Updated on 09/17/2011 11:37AM

McPeek keeps even keel

Trainer Ken McPeek could be represented by two horses in the Belmont Stakes, including Best Minister, shown winning the Sir Barton Stakes earlier this month at Pimlico.

ELMONT, N.Y. - Ken McPeek has a sense of history, and a sense of duty. As a fan, and then a trainer, he has seen how difficult it is to win the Triple Crown. But that will not stop him from trying to play spoiler for the second straight year.

Last year, McPeek sent out 70-1 shot Sarava, who scored the biggest upset in Belmont Stakes history and stopped War Emblem's quest to win the Triple Crown. This year, McPeek will have at least one and as many as two horses seeking to stop Funny Cide, the Kentucky Derby and Preakness winner, from capturing the 135th Belmont Stakes next Saturday.

McPeek will definitely run Best Minister, who is seeking to emulate Sarava by parlaying a victory in Pimlico's Sir Barton Stakes into a win in the Belmont. He also might run the lightly raced Wild and Wicked, who has won his only two starts.

It has been quite a year for McPeek. Sarava's win, McPeek said Friday, is "without a doubt" the biggest victory of his career. "What I was most proud of was winning a classic before I turned 40," said McPeek, who turned 40 in August.

But that win encapsulated the soap opera life McPeek has led this past year. Only days before the Belmont, McPeek found out that Harlan's Holiday - the winner of the Florida Derby and Blue Grass Stakes earlier in the year - was being removed from his care. He is now trained by Todd Pletcher.

Sarava, whose profile was raised immeasurably by his Belmont win, never raced again for McPeek. In fact, he has never raced again for anyone. His owners sent him to trainer Bob Baffert, for whom Sarava has yet to start.

And this past winter, McPeek had the promising 3-year-old Ten Cents a Shine transferred from his care to D. Wayne Lukas, for whom Ten Cents a Shine has finished no better than eighth in four subsequent starts.
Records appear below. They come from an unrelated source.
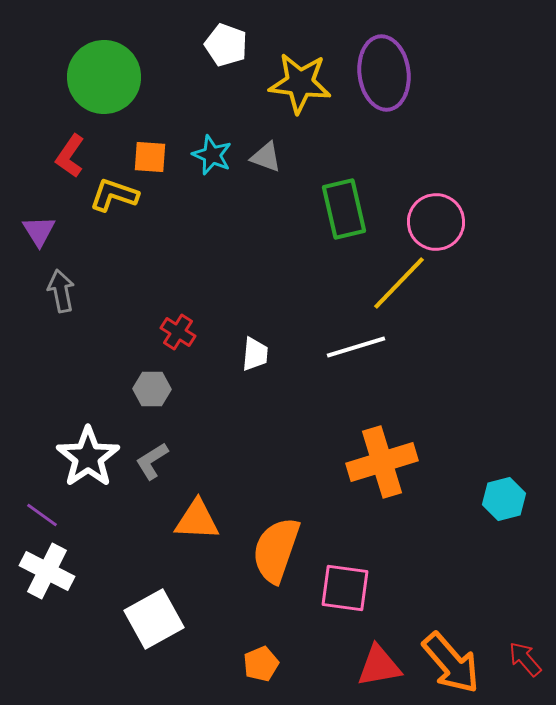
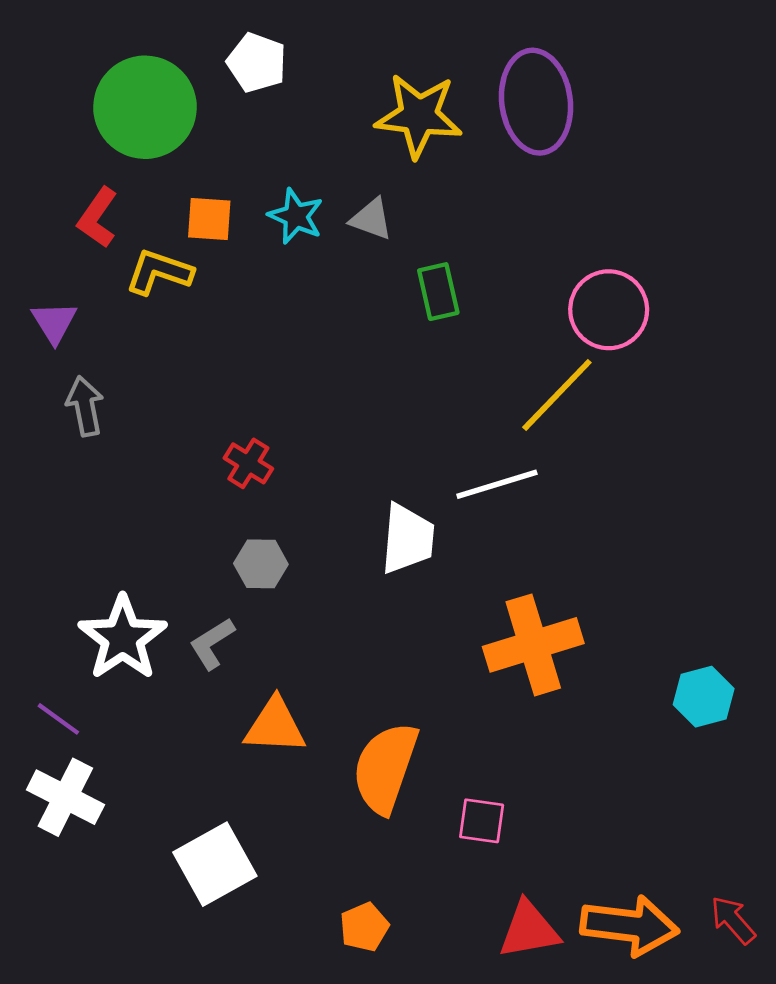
white pentagon: (226, 45) -> (257, 63), moved
green rectangle: (344, 209) -> (438, 292), moved, size x0.7
white trapezoid: (255, 354) -> (408, 539), moved, size x1.5
gray hexagon: (152, 389) -> (261, 564), moved
pink square: (345, 588) -> (482, 821), size x0.7
orange arrow: (451, 663) -> (630, 926), turned -42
McPeek just copes and looks forward.

"We're pretty resilient," he said. "It's disappointing. We work hard to take good care of the horses, and I get great satisfaction out of seeing my owners win. But you've just got to pick yourself up and do it again. We're going to keep coming with different horses for different clients."
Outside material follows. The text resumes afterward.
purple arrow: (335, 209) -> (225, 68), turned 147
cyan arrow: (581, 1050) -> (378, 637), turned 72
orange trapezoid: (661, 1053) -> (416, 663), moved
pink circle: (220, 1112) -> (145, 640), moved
Best Minister, a son of Deputy Minister, ended up with McPeek when he pursued the colt following his being bought back at a 2-year-old in training sale last year in Florida. John Phillips, who bred the colt in partnership, agreed to sell 50 percent of Best Minister to a group McPeek brought to the table that includes former basketball great Dan Issel, well-known horse auctioneer John Henderson, as well as Don Blevins and Francis Whitman.

Best Minister has won his last two starts, including the Sir Barton. He raced twice last year before taking ill with colic, and did not make his first start this year until March 13. Because of his late start this year, Best Minister was not nominated to the Triple Crown and must be supplemented to the Belmont for $100,000.
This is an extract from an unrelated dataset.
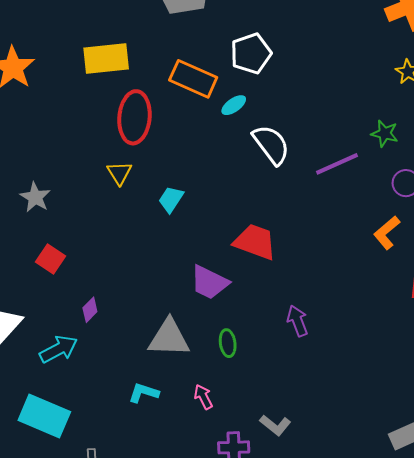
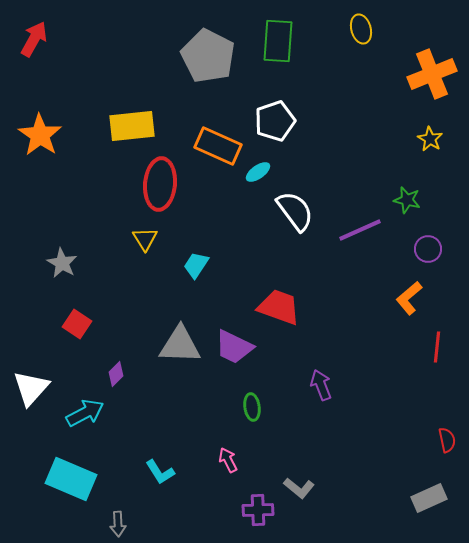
gray triangle: (169, 338) -> (180, 345), moved
cyan L-shape: (144, 393) -> (160, 472), moved, turned -140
"He's doing fantastic now," McPeek said. "He's a lovely mover, a lovely made horse. He's a big, leggy colt with a large shoulder and a great pedigree. He should have no trouble getting the distance, but he's going to need some things to go his way."

Best Minister arrived at Belmont Park this past week and is scheduled to work Sunday morning.

Wild and Wicked, a son of Wild Again, only owns victories against maidens at Keeneland and first-level allowance runners at Churchill Downs, but McPeek thinks he has as much raw ability as any horse he has trained.

"We need to make a decision as to whether we want to be aggressive or conservative," McPeek said. "He trains incredible. He's doing super. I think if I find an excuse not to run I'll take it, but I wouldn't be scared to run him."

Funny Cide a real looker

After getting a day off following his Wednesday workout, Funny Cide returned to the track Friday morning and cantered one lap the wrong way around the track under his exercise rider, Robin Smullen. Funny Cide came on the track around 8:45 a.m., and stood like a statue at the finish line, seemingly mindful of the click of cameras nearby, for 15 minutes before going about his business.

"His favorite thing is to stand and watch the other horses go by," Smullen said. "Not much bothers him. He jogged about an eighth of a mile, then he cantered. He's getting really strong."

Weather alters work schedule

The forecast for thunderstorms Saturday afternoon and potentially into Sunday has caused Empire Maker and Dynever to have their final workouts moved up to Saturday morning by their respective trainers, Bobby Frankel and Christophe Clement.